From St Louis de Montfort (Friends of the Cross):
When we are told to love the cross, that does not refer to an emotional love, impossible to our human nature.
There are three kinds of love: emotional love, rational love, and the supernatural love of faith. In other words, the love that resides in the lower part of man, in his body; the love in the higher part, his reason; and the love in the highest part of man, in the summit of the soul, that is, the intelligence enlightened by faith.
God does not ask you to love the cross with the will of the flesh. Since the flesh is subject to sin and corruption, all that proceeds from it is perverted and, of itself, cannot be submissive to the will of God and his crucifying law.

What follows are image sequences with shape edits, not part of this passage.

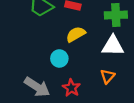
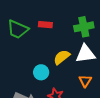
yellow semicircle: (76, 34) -> (62, 57), moved

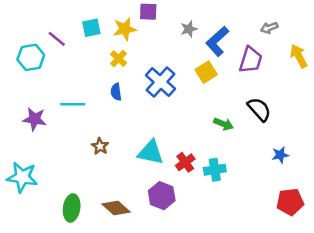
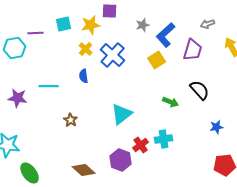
purple line: (57, 39) -> (36, 33), turned -42
blue cross: (160, 82) -> (113, 55), moved
cyan triangle: (151, 152) -> (122, 114), moved, turned -50
red cross: (185, 162) -> (141, 145), moved
green ellipse: (72, 208) -> (30, 173), moved, turned -45

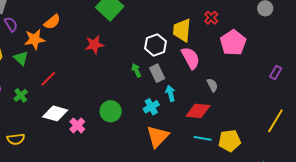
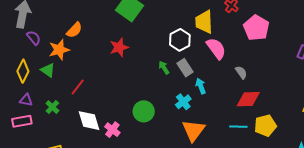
red diamond: (198, 111) -> (248, 99), moved
white diamond: (55, 113) -> (89, 121), turned 65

It was this human will our Lord referred to in the Garden of Olives when he cried out, “Father, let your will be done, not mine.” If the lower part of Christ’s human nature, although so holy, could not love the cross continuously, then with still greater reason will our tainted nature reject it. It is true that we may sometimes experience even a sensible joy in our sufferings, as many of the saints have done; but that joy does not come from the body, even though it is experienced in the body. It comes from the soul, which is so overwhelmed with the divine joy of the Holy Spirit that it overflows into the body. In that way, someone who is suffering greatly can say with the psalmist, “My heart and my flesh ring out their joy to God, the living God.”

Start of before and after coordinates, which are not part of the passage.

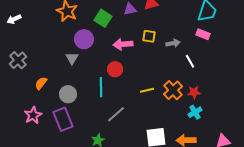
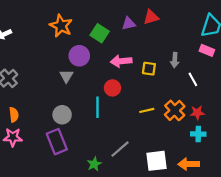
yellow square: (149, 36) -> (149, 69), moved
gray arrow: (173, 43) -> (175, 60), turned 104
orange semicircle: (41, 83) -> (14, 115), moved, turned 136
cyan cross: (195, 112) -> (198, 134), turned 32
gray line: (116, 114) -> (120, 149), moved
pink star: (33, 115) -> (13, 137), moved, turned 30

There is another love of the cross which I have called rational love and which is in the higher part of man, the mind. This love is entirely spiritual; it springs from the knowledge of how happy we can be in suffering for God, and so it can be experienced by the soul, to which it gives interior joy and strength. But although this rational and perceptible joy is good, in fact, excellent, it is not always necessary in order to suffer joyfully for God’s sake.
And so there is a third kind of love, which is called by the masters of the spiritual life the love of the summit of the soul, and which is known to philosophers as the love of the intellect. In this, without any feeling of joy in the senses or pleasure in the mind, we love the cross we are carrying, by the light of pure faith, and take delight in it, even though the lower part of our nature may be in a state of conflict and disturbance, groaning and complaining, weeping and longing for relief. In this case, we can say with our Lord, “Father, let Your will be done, not mine;” or with our Lady, “I am the slave of the Lord: let what you have said be done to me.”
It is with one of these two higher loves that we should love and accept the cross.